**EXERCISE REQUIREMENTS**
Show, from the entries below, every line in which "Subiecte" appears.

Records contained in a dataset:
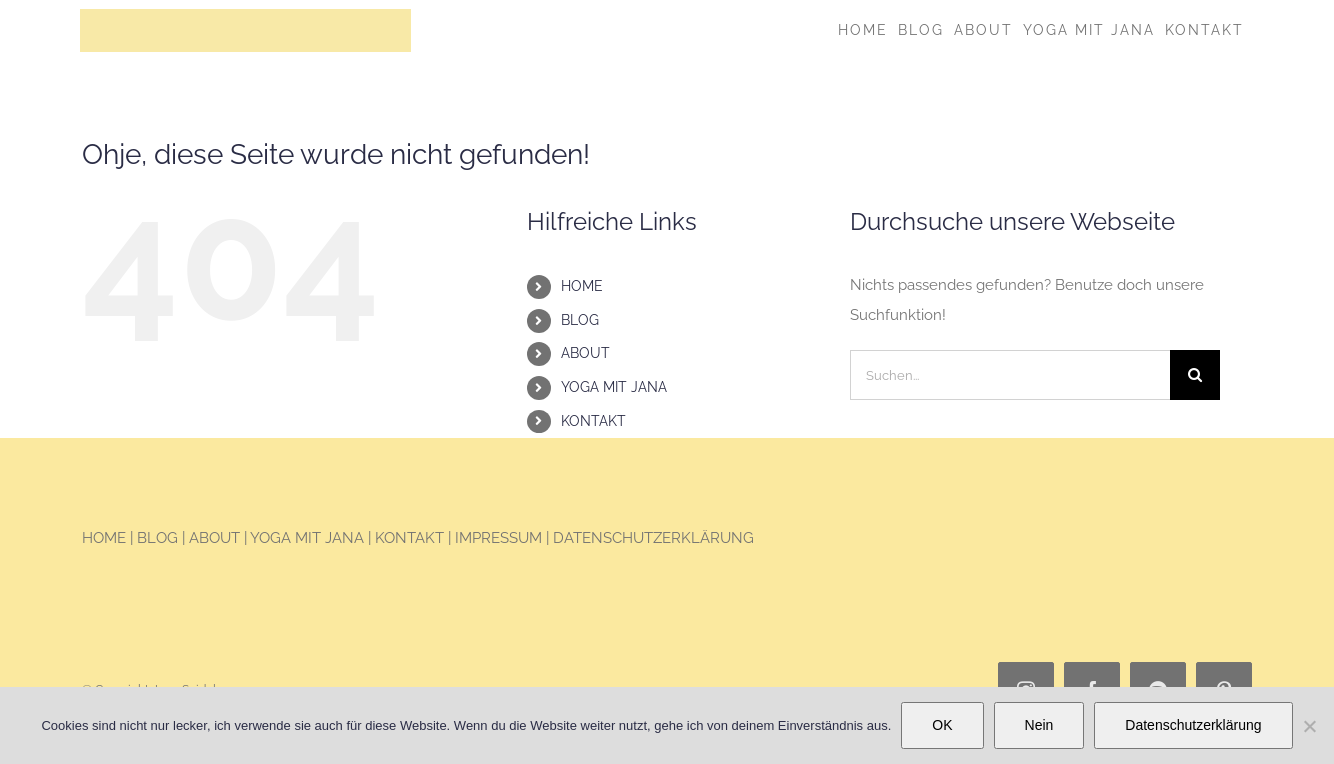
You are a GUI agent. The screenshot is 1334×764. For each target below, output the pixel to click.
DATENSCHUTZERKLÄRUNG (653, 538)
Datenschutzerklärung (1193, 725)
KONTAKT (593, 420)
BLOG (580, 320)
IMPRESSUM (498, 538)
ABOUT (585, 353)
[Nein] (1309, 726)
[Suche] (1195, 375)
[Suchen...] (1010, 375)
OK (942, 725)
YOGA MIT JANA (614, 387)
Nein (1039, 725)
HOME (582, 286)
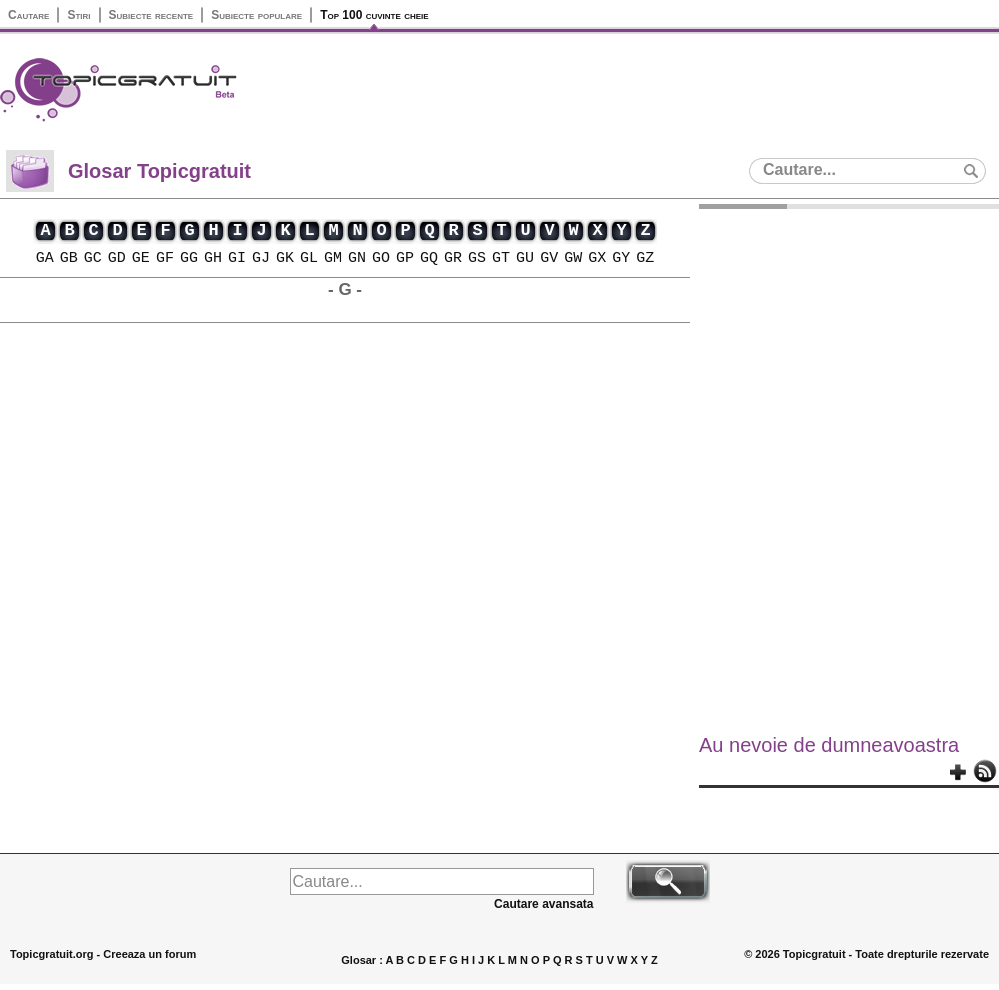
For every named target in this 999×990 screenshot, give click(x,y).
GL (309, 258)
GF (165, 258)
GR (453, 258)
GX (597, 258)
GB (69, 258)
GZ (645, 258)
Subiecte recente (151, 15)
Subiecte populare (256, 15)
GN (357, 258)
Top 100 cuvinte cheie (374, 15)
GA (45, 258)
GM (333, 258)
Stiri (78, 15)
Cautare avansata (543, 904)
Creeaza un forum (149, 954)
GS (477, 258)
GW (573, 258)
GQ (429, 258)
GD (117, 258)
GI (237, 258)
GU (525, 258)
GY (621, 258)
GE (141, 258)
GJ (261, 258)
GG (189, 258)
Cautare (28, 15)
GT (501, 258)
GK (285, 258)
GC (93, 258)
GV (549, 258)
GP (405, 258)
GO (381, 258)
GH (213, 258)
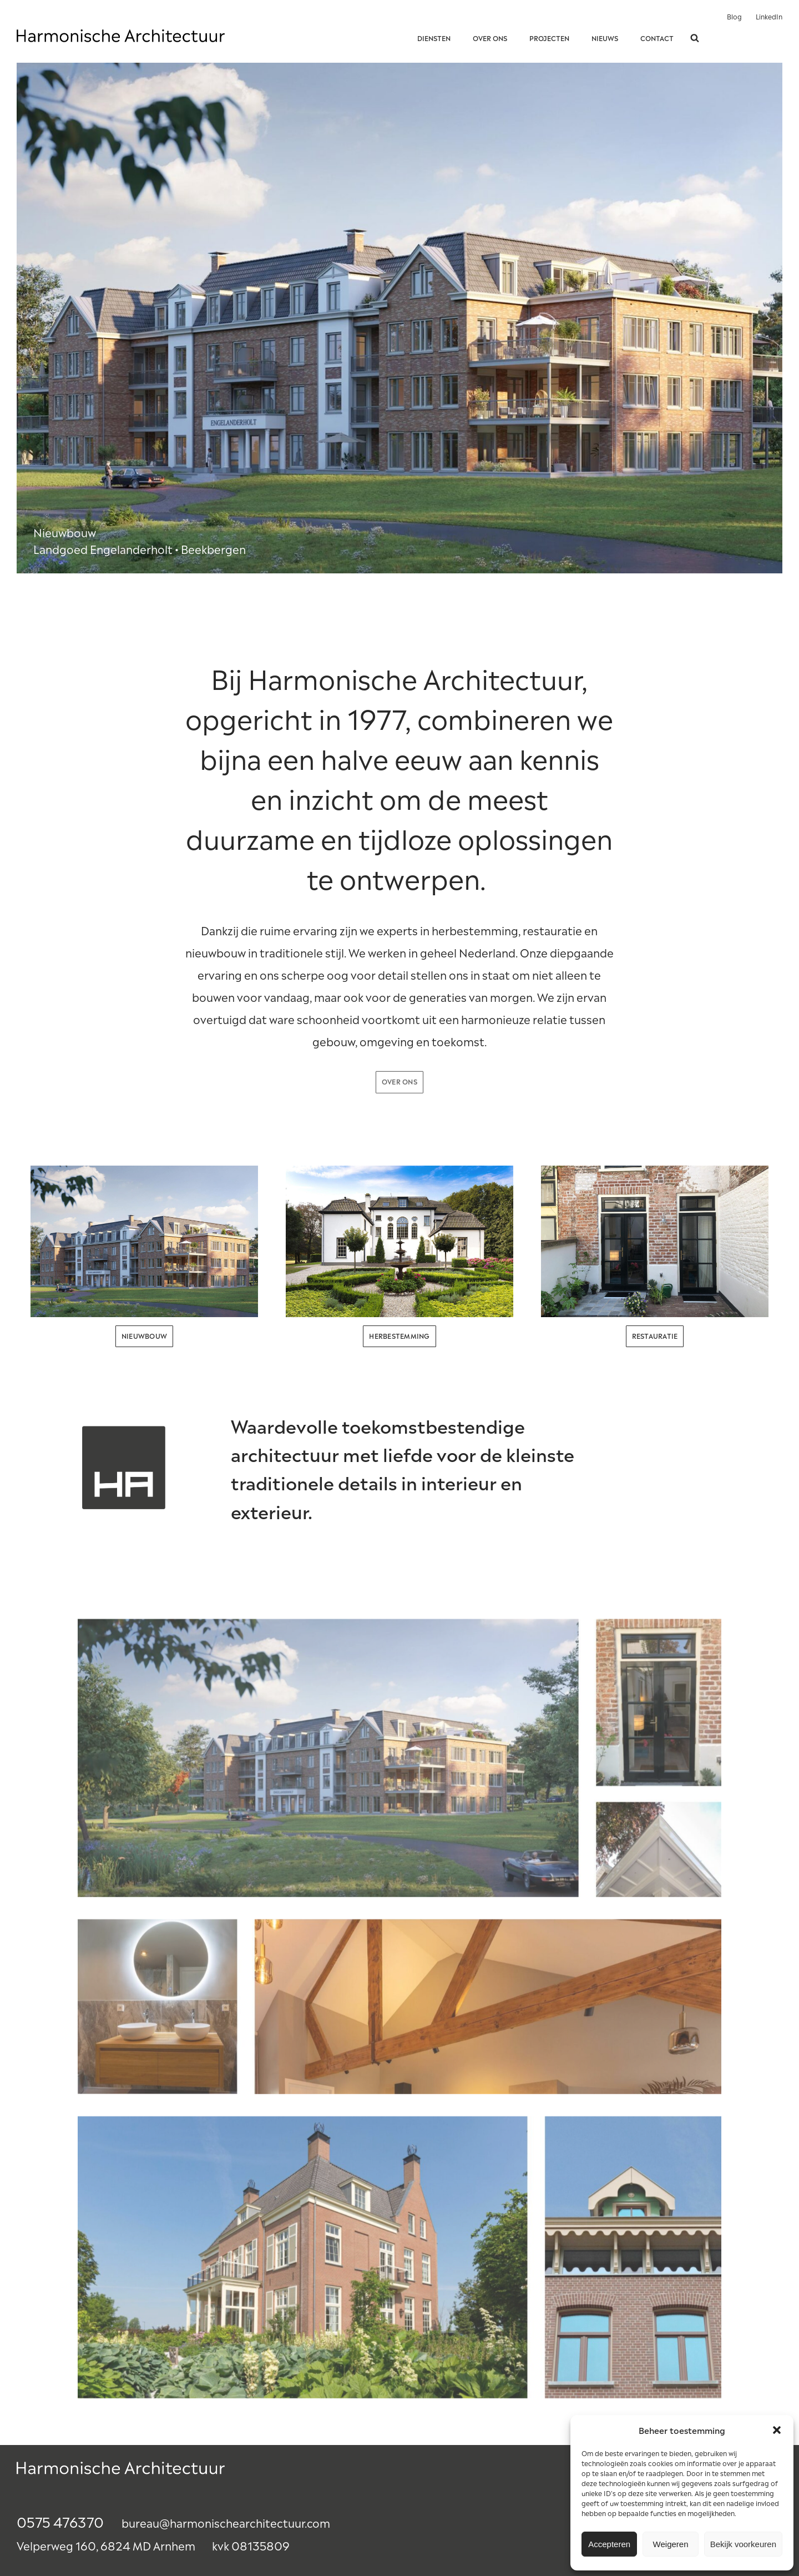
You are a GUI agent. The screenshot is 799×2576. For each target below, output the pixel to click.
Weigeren (671, 2544)
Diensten (434, 38)
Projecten (549, 38)
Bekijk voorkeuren (743, 2544)
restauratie (655, 1335)
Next (768, 318)
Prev (31, 318)
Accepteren (609, 2544)
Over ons (490, 38)
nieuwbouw (144, 1335)
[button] (776, 2430)
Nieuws (604, 38)
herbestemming (399, 1335)
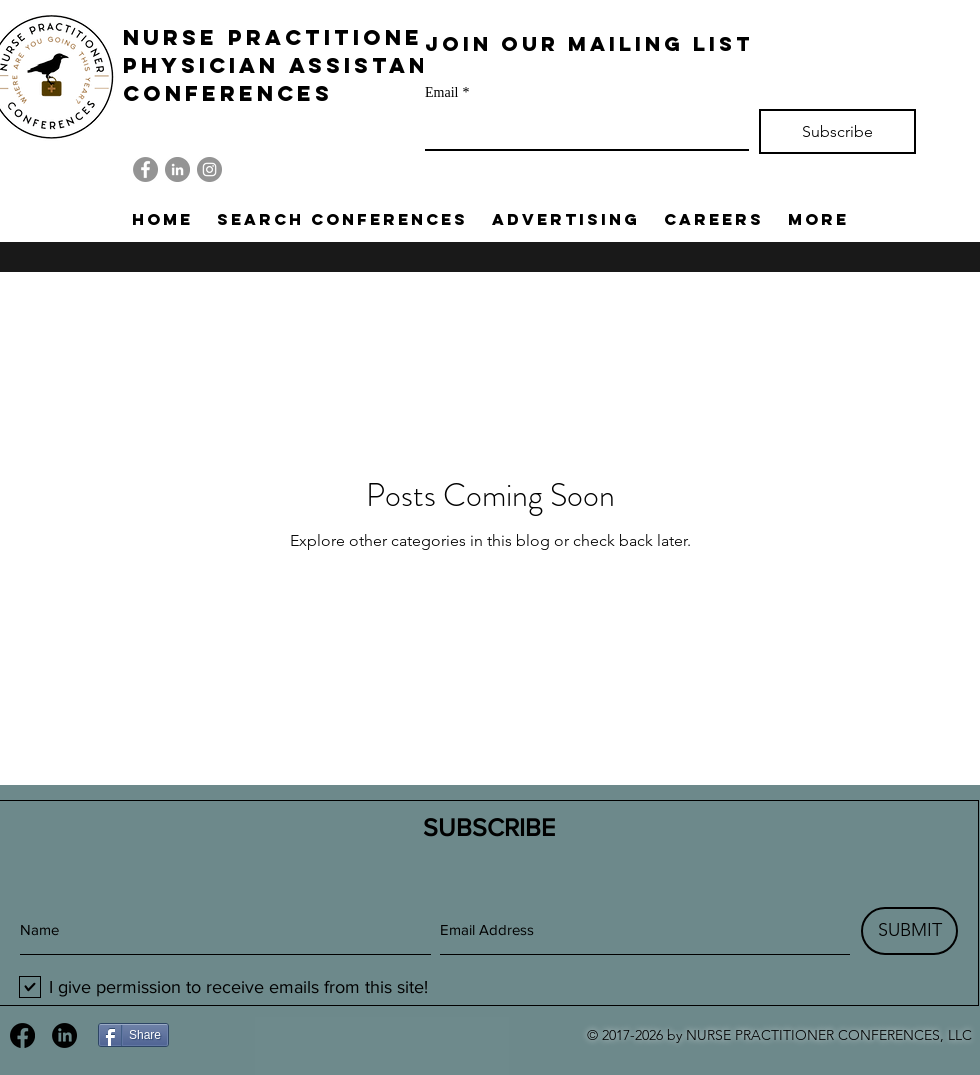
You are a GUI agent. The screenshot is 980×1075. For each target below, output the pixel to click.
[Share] (133, 1035)
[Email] (581, 129)
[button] (342, 219)
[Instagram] (209, 169)
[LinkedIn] (177, 169)
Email (447, 92)
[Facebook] (145, 169)
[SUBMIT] (909, 931)
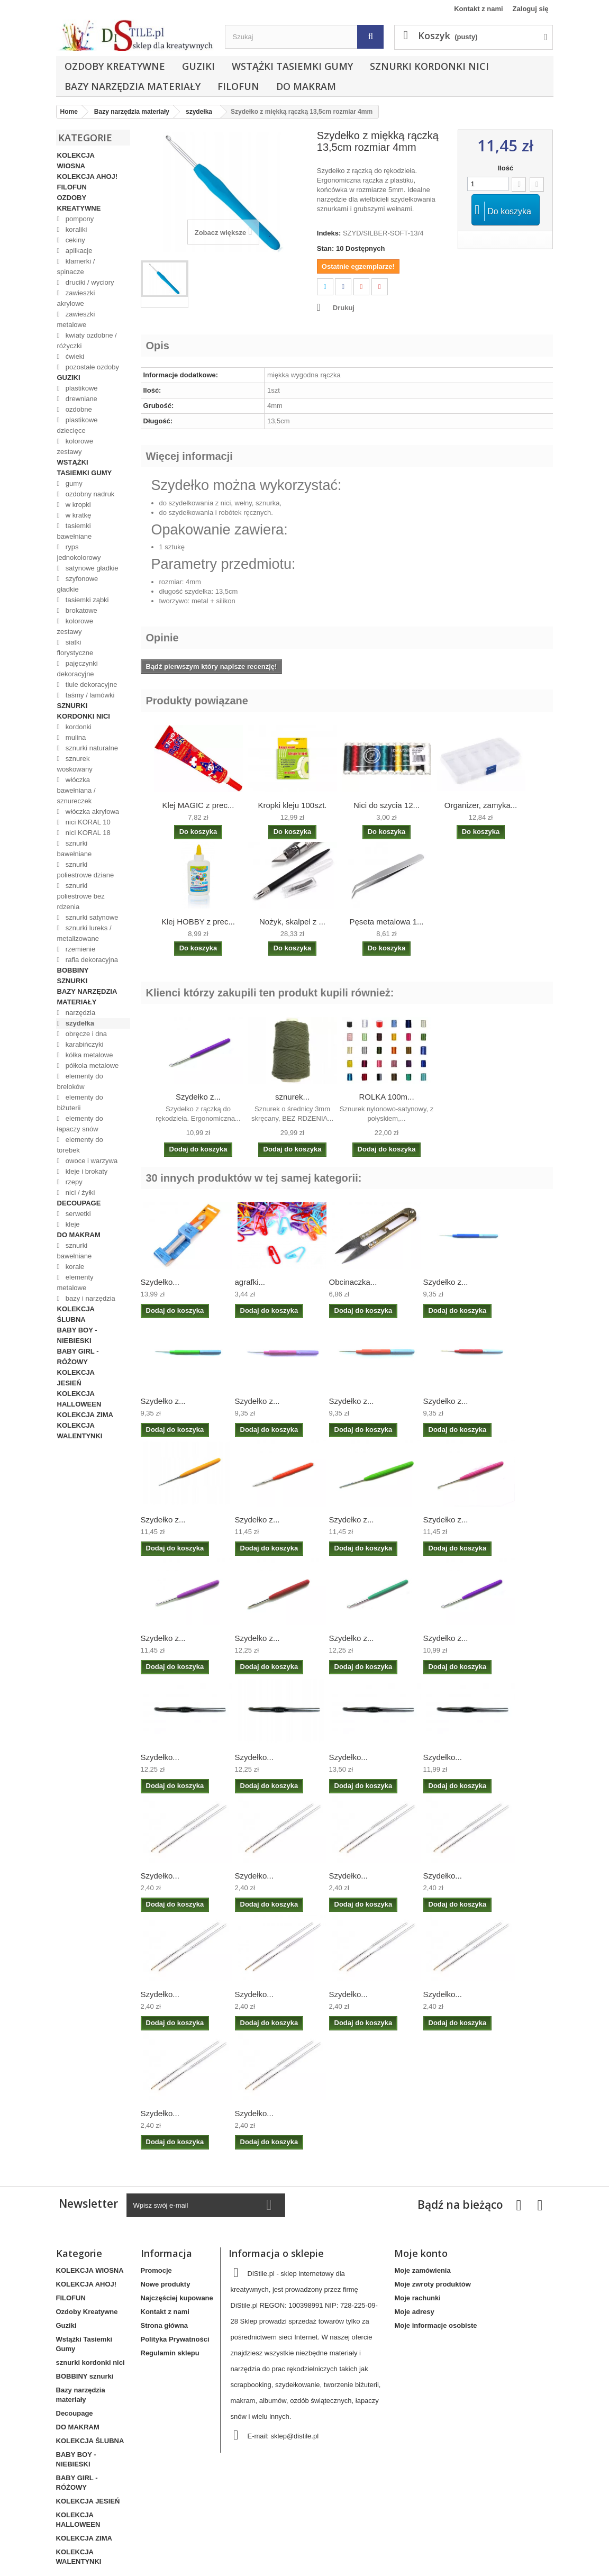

**ANSWER AREA**
Subiecte recente (151, 15)
Subiecte populare (256, 15)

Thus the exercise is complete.